Dentro de pocos días (el 22 de junio) los políticos festejarán a su patrón, Santo Tomás Moro, pensador, teólogo, político y escritor inglés canonizado 400 años después de su muerte por Pio XI y nombrado santo patrono de los gobernantes y políticos por el Papa Juan Pablo II en el año 2000.

Moro era un hombre que disfrutaba de una privilegiada posición social y política en la Inglaterra del siglo XVI. Había tenido una exitosa carrera como jurista, su obra literaria era ampliamente reconocida, su habilidad diplomática merecía el respeto de todas las naciones europeas y, además de ser canciller del rey, gozaba de la amistad personal de Enrique VIII. Sin embargo, tan celebrado personaje no dudó en arruinar su inmejorable estatus y, posteriormente, incluso en perder su vida, por ser fiel a sus principios y mantener la coherencia entre su pensamiento y sus actos al expresar una objeción de conciencia frente a los deseos de su rey.

Enrique VIII, hombre tan propenso a cambiar de esposa como de traje, decidió librarse de la primera de ellas, Catalina de Aragón, para poder casarse con Ana Bolena (dama de honor de Catalina de la que el rey se encaprichó a primera vista). Para lograr su propósito el lujurioso rey apañó un par de leyes: el Acta de Sucesión y el Juramento de Supremacía, mediante las cuales obtenía la nulidad de su matrimonio y rechazaba la obediencia al Papa (Clemente VII), separando de hecho la Iglesia de Inglaterra de su “central” vaticana. Los lores, las universidades, los obispos y el Parlamento juraron el chanchullo urdido por el rey, pero Moro se negó a ello arguyendo que la lealtad a la corona era incompatible con su obediencia como católico a la Santa Sede: “Soy servidor del rey, pero antes lo soy de Dios”. Decidió, por tanto, ser fiel a su conciencia y sufrir las consecuencias legales de esa elección. Fue sometido a juicio y acusado de alta traición, permaneció encerrado durante un año en la Torre de Londres y fue decapitado por orden de su “amigo” el rey en 1535. Su cabeza fue hervida, clavada en un palo y exhibida en el puente de Londres hasta que fue recuperada por su hija Margarita para darle cristiana sepultura.
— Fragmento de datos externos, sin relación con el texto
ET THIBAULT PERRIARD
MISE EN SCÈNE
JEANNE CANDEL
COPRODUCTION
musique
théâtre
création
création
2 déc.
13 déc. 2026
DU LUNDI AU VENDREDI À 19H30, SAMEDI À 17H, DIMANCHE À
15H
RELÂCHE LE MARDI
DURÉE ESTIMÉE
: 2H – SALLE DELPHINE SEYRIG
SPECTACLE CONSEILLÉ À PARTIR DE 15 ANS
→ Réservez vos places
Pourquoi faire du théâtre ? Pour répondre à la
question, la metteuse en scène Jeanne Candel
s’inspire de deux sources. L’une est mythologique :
Curiosamente Ana Bolena fue decapitada por mandato del rey solo un año después, acusada de adulterio y, según parece, de haber comentado –sotto vocce– que: “la espada del rey no pasaba de ser una simple navaja”. Probablemente Tomás Moro quedaría espantado si viese actuar a quienes la Iglesia ha colocado bajo su protección: no pueden traicionar a sus principios porque no los tienen y antes que por Dios, la humanidad o la patria, por lo único que se movilizan es por su propio provecho. No son dignos de Santo Tomás, si acaso deberían estar bajo la advocación de Judas Tadeo, santo patrón –entre otros– de los rateros.